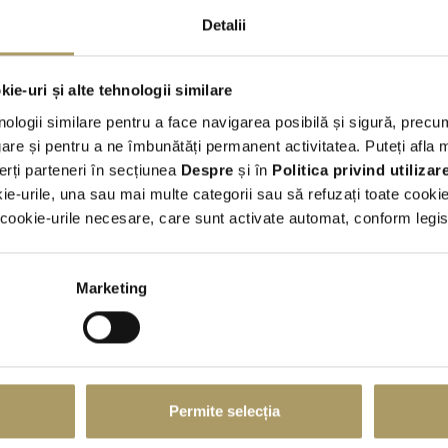
Detalii
Integrala
Hybrid
ie-uri și alte tehnologii similare
Conditii generale
nologii similare pentru a face navigarea posibilă și sigură, precum
Tarifele sunt exprimate in EUR si includ TVA;
re și pentru a ne îmbunătăți permanent activitatea. Puteți afla 
Curs facturare BNR + 2%;
erți parteneri în secțiunea
Despre
și în
Politica privind utiliza
Numar de kilometri inclusi in contract -
conform tabel atasat
kie-urile, una sau mai multe categorii sau să refuzați toate cooki
LIMITĂ DE KILOMETRI PARCURȘI – ÎNCHIRIERI AUTO
ookie-urile necesare, care sunt activate automat, conform legisla
Cost returnare pentru diferente nivel combustibil: 4 EUR / litr
NU este permis fumatul in autovehicule;
Transportul animalelor de companie este permis doar in custi
Marketing
Oferta este valabila pentru utilizare EXCLUSIVA pe teritoriul
Pentru parasirea teritoriului Romaniei este necesara emiterea a
Taxa Emitere imputernicire de iesire din tara (valabila doar pe
termenii si conditiile
Am citit si sunt de acord cu
comerciale
Permite selecția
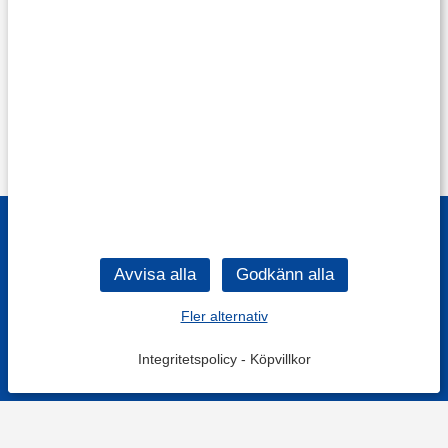
Fler alternativ
Integritetspolicy
-
Köpvillkor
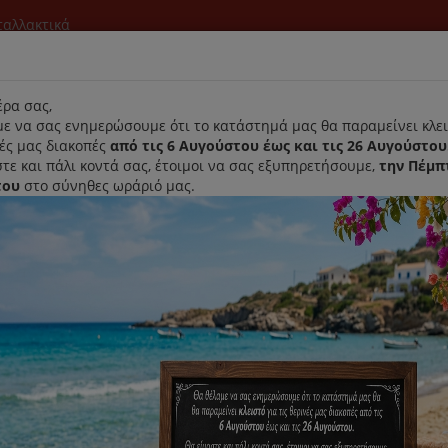
νταλλακτικά
l
ρα σας,
ε να σας ενημερώσουμε ότι το κατάστημά μας θα παραμείνει κλει
νές μας διακοπές
από τις 6 Αυγούστου έως και τις 26 Αυγούστου
τε και πάλι κοντά σας, έτοιμοι να σας εξυπηρετήσουμε,
την Πέμπ
του
στο σύνηθες ωράριό μας.
Αρχική
Laurastar
Παραλαβή- Παράδοση Κατ'οικον
Σακούλες Σκούπας Gruppe VCB4..
Original Σακούλες Σκούπας Gru
Κωδικός : VCB43
Διαθεσιμότητα :
Παράδοση Σε 1-3 Ημέρες (Δ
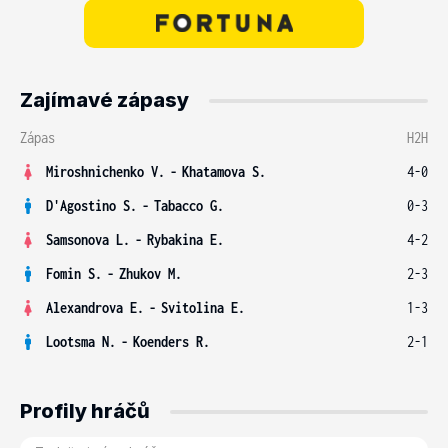
Zajímavé zápasy
Zápas
H2H
Miroshnichenko V.
-
Khatamova S.
4-0
D'Agostino S.
-
Tabacco G.
0-3
Samsonova L.
-
Rybakina E.
4-2
Fomin S.
-
Zhukov M.
2-3
Alexandrova E.
-
Svitolina E.
1-3
Lootsma N.
-
Koenders R.
2-1
Profily hráčů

Assignment:
Report each line of the material in which the string "valabila" occurs.

Completed task:
Oferta este valabila pentru utilizare EXCLUSIVA pe teritoriul
Taxa Emitere imputernicire de iesire din tara (valabila doar pe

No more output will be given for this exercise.